We have copies of 18,000 letters that Jefferson wrote during his lifetime (that's an average of 1.68 letters per day, every day of his life, beginning with the day he was born). In fact, he himself made an index of the letters, and the index runs 656 pages. We also have the first 120 pages of an autobiography that he was working on at the time of his death.
In other words, we know a great deal about Jefferson's beliefs and ideas and thoughts ... straight from the horse's mouth.
Jefferson rejected Christian beliefs such as the divinity of Jesus, the Trinity, biblical miracles, resurrection, and original sin. He believed in reason over revelation. However, he believed in a benevolent, rational creator god who established natural laws and moral order -- what some call "natural religion."
This is the kind of god who creates everything and then just walks away. There are no miracles or answered prayers.
In other words ... Thomas Jefferson wasn't a Christian.
Thomas Jefferson wrote:
"The whole history of these books (i.e., the Gospels) is so defective and doubtful that it seems vain to attempt minute enquiry into it: and such tricks have been played with their text, and with the texts of other books relating to them, that we have a right, from that cause, to entertain much doubt what parts of them are genuine. In the New Testament there is internal evidence that parts of it have proceeded from an extraordinary man; and that other parts are of the fabric of very inferior minds. It is as easy to separate those parts, as to pick out diamonds from dunghills."
"Christianity neither is, nor ever was, a part of the common law."

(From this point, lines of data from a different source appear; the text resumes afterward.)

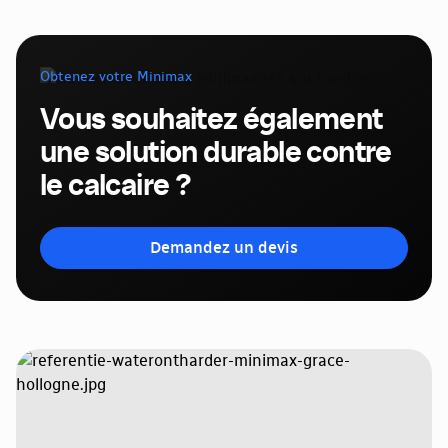
Obtenez votre Minimax
Vous souhaitez également
une solution durable contre
le calcaire ?
Demandez un devis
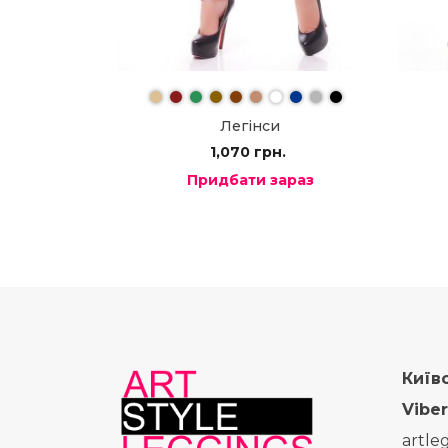
Легінси
1,070
грн.
Придбати зараз
Київ
Viber
artle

"The day will come when the mystical generation of Jesus, by the Supreme Being as his father, in the womb of a virgin, will be classed with the fable of the generation of Minerva in the brain of Jupiter."
"Those who live by mystery & charlatanerie, fearing you would render them useless by simplifying the Christian philosophy the most sublime and benevolent, but most perverted system that ever shone on man - endeavored to crush your well-earned & well-deserved fame [emphasis added]."
"Millions of innocent men, women and children, since the introduction of Christianity, have been burnt, tortured, fined and imprisoned; yet we have not advanced one inch towards uniformity. What has been the effect of coercion? To make one half the world fools, and the other half hypocrites. To support roguery and error all over the earth."
"It is between fifty and sixty years since I read it (i.e., the Book of Revelations [sic]), and I then considered it merely the ravings of a maniac, no more worthy nor capable of explanation than the incoherence of our own nightly dreams."
"Believing with you that religion is a matter which lies solely between man and his God, that he owes account to none other for his faith or his worship, that the legislative powers of government reach actions only, and not opinions, I contemplate with sovereign reverence that act of the whole American people which declared that their legislature should 'make no law respecting an establishment of religion, or prohibiting the free exercise thereof,' thus building a wall of separation between church and State."